Indeed, I think that had Sir James lived at any other period he would have become a really great artist.

He was a very fair draughtsman, and understood the art of grouping with taste and dignity; but he had not the genius necessary to break away altogether from the ignoble style of his day.

It would be a profitless task to enumerate the crowd of insipid foreign painters who found a market for their work in England during the first half of the eighteenth century. I prefer passing on at once to Hogarth, who stands up like a giant amongst his dwarfish contemporaries. He at any rate possessed original genius, and his manual skill, though inferior to that of the best Dutchmen, was by no means contemptible. His portraits are amongst the best and most characteristic of the century, and I can find nothing in his attempts at a higher kind of art, as illustrated by his “Sigismunda” (in the National Gallery), to justify either the savage onslaught of Walpole or the contemptuous pity of Reynolds. On the contrary, it appears to me that this much-abused picture is a very respectable performance, and I fail to see any presumption in a skilful and accomplished artist like Hogarth seeking to escape from the loathsome task of always painting scenes of vice, misery, or folly.

Sir Joshua ought to have recollected his own “Death of Dido,” and other attempts in what he calls “the great historical style,” before taxing Hogarth with imprudence and presumption.

As in these lectures I have often ventured to criticise, and, as some may think, to speak disrespectfully of our first President and his discourses, I should like to state that though I do not admire his pictures as universally as some do, I consider him to have been a thorough artist; by which I mean that he was saturated with love for his profession. To him, painting, instead of being a task, was the greatest pleasure in life, and in pursuit of this pleasure he was indefatigable. We owe him a deep debt of gratitude as the great regenerator of art in this country.
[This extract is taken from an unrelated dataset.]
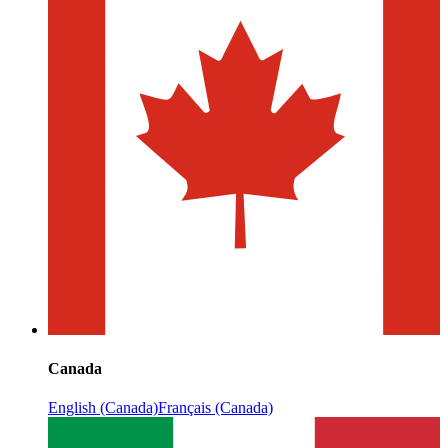
Canada
English (Canada)
Français (Canada)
The great French art-reformer, David, went back to the antique, and to nature (who is older still); and this seems to me the more logical method. But there is no doubt that, practically (considering Sir Joshua’s own idiosyncrasies and the state in which he found English portraiture), an intelligent study of the old masters was the best rope for hauling British art off the mudbank on which she had so long been stranded.
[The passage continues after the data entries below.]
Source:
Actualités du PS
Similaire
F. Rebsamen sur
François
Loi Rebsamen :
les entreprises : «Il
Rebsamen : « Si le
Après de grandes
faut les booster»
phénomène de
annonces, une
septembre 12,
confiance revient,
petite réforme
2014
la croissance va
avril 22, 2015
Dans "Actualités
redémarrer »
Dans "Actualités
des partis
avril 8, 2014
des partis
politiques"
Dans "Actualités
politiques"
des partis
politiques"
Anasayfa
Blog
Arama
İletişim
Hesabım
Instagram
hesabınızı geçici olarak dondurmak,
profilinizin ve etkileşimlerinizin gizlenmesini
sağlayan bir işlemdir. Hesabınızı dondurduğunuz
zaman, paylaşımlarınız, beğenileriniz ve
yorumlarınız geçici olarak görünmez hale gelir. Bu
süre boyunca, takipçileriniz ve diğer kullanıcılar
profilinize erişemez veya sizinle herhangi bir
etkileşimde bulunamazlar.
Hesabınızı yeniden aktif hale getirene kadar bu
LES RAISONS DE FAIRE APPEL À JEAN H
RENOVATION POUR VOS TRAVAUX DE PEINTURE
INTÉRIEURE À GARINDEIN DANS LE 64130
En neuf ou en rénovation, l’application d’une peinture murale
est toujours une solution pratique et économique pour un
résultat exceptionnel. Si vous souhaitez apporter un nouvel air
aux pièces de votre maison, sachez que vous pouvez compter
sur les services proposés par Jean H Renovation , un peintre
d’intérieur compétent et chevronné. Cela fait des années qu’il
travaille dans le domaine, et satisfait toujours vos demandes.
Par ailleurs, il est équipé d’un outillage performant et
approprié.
The name of Reynolds as a portrait-painter is almost as much respected abroad as it is here. Most of his work is faded and otherwise much deteriorated, but fortunately the excellent engravings of his portraits will to all ages preserve his fame as a man of great power, taste, and refinement.

I confess myself quite unable to appreciate Gainsborough’s pictures as they are at present appreciated. I don’t mean to say that I undervalue all his work. I have seen heads by him which I admired exceedingly, but I must protest against the blind fetishism which would compel us to accept as good work any weak, trashy picture which bears his name. I have read laudatory notices both of him and Romney which would tempt one to say with Borachio, “See what a deformed thief this Fashion is!”

I would recommend young artists to bear in mind a pithy old saying, to the effect that “One man may steal a horse while another may not look over the hedge”; and to beware of treating landscape, or portraiture either, in the Gainsborough style. Should they be misled into any thing of the kind, they will find to their cost that the loose, flimsy manner which is greatly admired in the fashionable painter of the last century, will not be tolerated for one instant in a modern picture.

Amongst the early members of this Academy, Cotes, Dance, and Ramsay were all portrait-painters, who have, in my opinion, fully as good a right to celebrity as Gainsborough; but their merits are ignored, whilst inferior works attributed to Gainsborough fetch thousands of pounds.